In the entries below, find the line containing "oad, Peoria, AZ 85382" and the line containing "meticulous, fully handcrafted process from". Copy those two lines and everything between them exactly, without the pictures.

── Data for this task

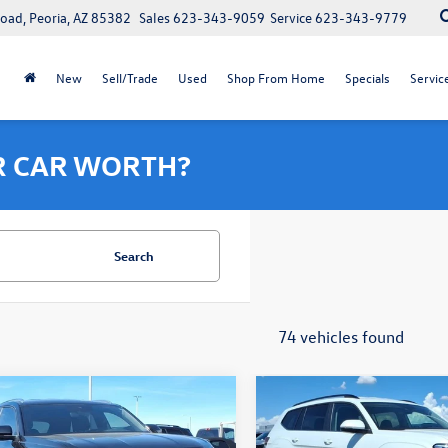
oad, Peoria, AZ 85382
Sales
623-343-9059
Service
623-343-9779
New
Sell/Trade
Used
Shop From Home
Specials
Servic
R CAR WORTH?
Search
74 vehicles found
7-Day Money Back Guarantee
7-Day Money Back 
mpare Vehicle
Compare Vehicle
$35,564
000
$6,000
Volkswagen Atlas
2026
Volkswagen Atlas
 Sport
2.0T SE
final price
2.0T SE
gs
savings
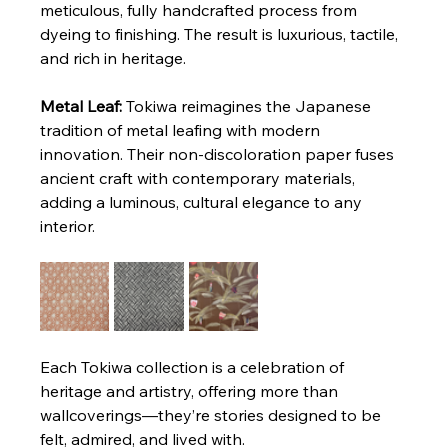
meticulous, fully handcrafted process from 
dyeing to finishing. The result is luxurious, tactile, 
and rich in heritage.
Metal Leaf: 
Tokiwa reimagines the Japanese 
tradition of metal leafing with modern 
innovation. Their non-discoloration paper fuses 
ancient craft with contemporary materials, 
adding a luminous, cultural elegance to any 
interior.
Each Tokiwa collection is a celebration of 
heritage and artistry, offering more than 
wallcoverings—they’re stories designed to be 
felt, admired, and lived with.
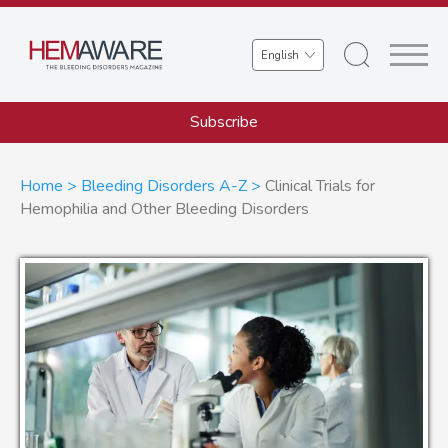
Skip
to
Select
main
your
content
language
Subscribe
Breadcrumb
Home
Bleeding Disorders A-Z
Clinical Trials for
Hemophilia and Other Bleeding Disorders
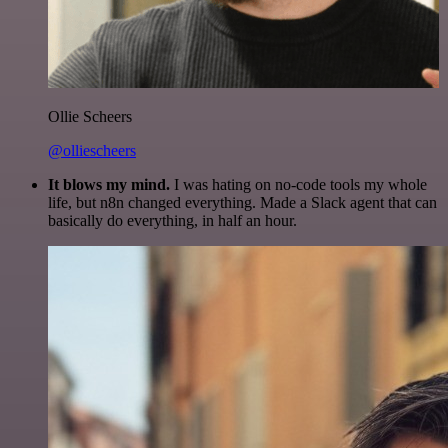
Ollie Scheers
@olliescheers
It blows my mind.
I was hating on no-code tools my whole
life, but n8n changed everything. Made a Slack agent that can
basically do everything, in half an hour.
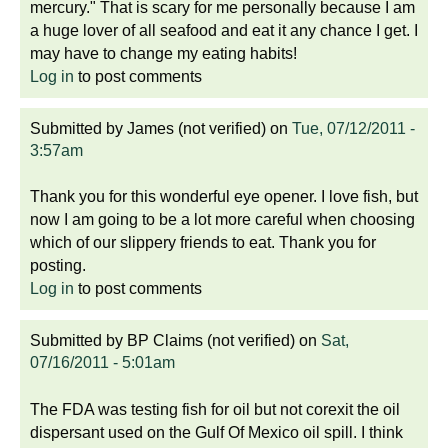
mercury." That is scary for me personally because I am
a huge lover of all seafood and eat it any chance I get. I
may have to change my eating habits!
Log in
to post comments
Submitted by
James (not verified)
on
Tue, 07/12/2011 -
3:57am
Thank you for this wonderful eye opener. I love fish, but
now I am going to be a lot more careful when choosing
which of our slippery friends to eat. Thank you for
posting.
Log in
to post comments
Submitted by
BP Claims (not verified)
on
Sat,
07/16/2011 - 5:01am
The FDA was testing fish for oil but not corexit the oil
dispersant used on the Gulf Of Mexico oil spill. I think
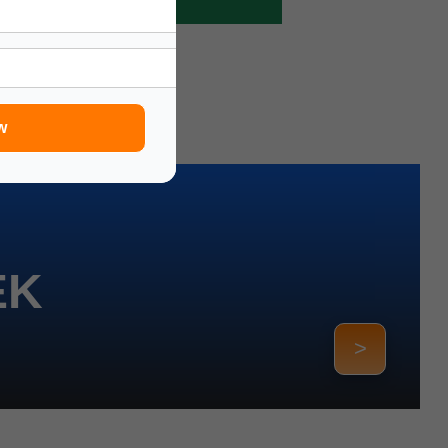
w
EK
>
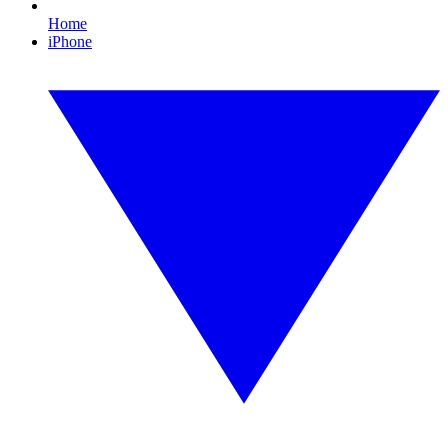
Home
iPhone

────
── Data for this task

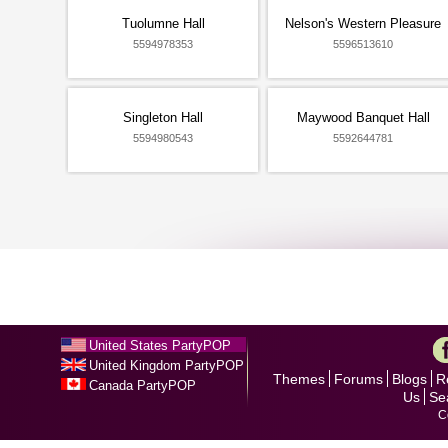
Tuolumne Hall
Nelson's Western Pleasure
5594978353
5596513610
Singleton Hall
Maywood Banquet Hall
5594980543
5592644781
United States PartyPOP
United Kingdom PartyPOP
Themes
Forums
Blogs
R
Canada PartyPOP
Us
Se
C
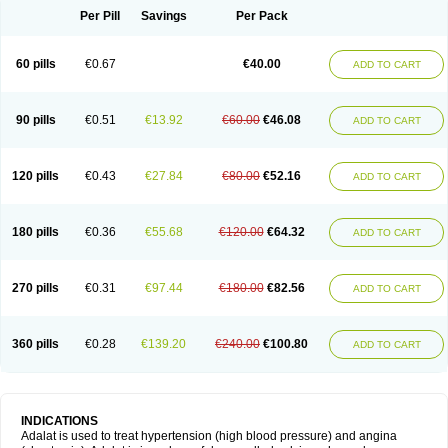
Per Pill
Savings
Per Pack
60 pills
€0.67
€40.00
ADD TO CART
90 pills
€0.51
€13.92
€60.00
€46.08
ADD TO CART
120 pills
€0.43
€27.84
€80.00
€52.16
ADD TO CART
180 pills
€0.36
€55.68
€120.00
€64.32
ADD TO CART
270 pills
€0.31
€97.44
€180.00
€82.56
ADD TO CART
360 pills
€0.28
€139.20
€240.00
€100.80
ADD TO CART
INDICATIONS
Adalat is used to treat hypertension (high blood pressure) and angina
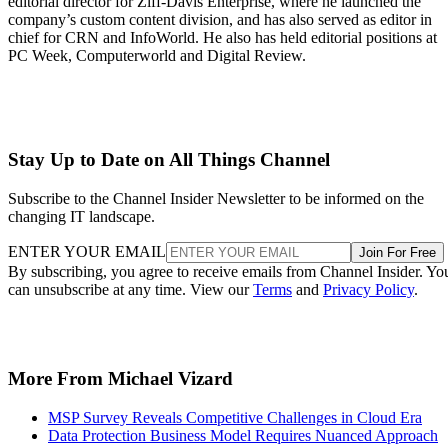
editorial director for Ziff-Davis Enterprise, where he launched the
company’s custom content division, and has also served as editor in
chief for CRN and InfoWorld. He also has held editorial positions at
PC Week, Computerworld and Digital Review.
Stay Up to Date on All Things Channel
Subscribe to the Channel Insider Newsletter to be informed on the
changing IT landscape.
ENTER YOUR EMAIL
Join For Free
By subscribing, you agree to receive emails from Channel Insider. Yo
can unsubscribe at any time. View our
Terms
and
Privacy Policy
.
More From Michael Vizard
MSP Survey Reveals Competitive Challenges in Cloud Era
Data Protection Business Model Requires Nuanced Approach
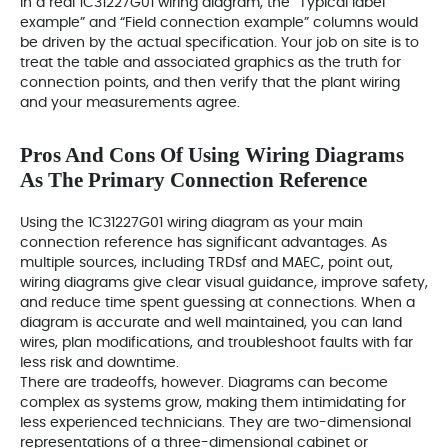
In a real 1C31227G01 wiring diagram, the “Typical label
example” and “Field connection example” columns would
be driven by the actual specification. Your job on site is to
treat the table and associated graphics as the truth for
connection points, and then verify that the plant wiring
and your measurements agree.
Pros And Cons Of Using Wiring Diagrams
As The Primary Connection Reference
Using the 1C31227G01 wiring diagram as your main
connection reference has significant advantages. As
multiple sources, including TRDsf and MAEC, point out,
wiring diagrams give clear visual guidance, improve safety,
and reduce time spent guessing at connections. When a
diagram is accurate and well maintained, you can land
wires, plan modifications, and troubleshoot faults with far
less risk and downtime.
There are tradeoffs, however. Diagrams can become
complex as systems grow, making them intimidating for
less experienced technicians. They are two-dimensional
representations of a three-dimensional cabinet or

────

▸ **Answer to this exercise**:
oad, Peoria, AZ 85382
Sales
623-343-9059
Service
623-343-9779
New
Sell/Trade
Used
Shop From Home
Specials
Servic
R CAR WORTH?
Search
74 vehicles found
7-Day Money Back Guarantee
7-Day Money Back 
mpare Vehicle
Compare Vehicle
$35,564
000
$6,000
Volkswagen Atlas
2026
Volkswagen Atlas
 Sport
2.0T SE
final price
2.0T SE
gs
savings
meticulous, fully handcrafted process from 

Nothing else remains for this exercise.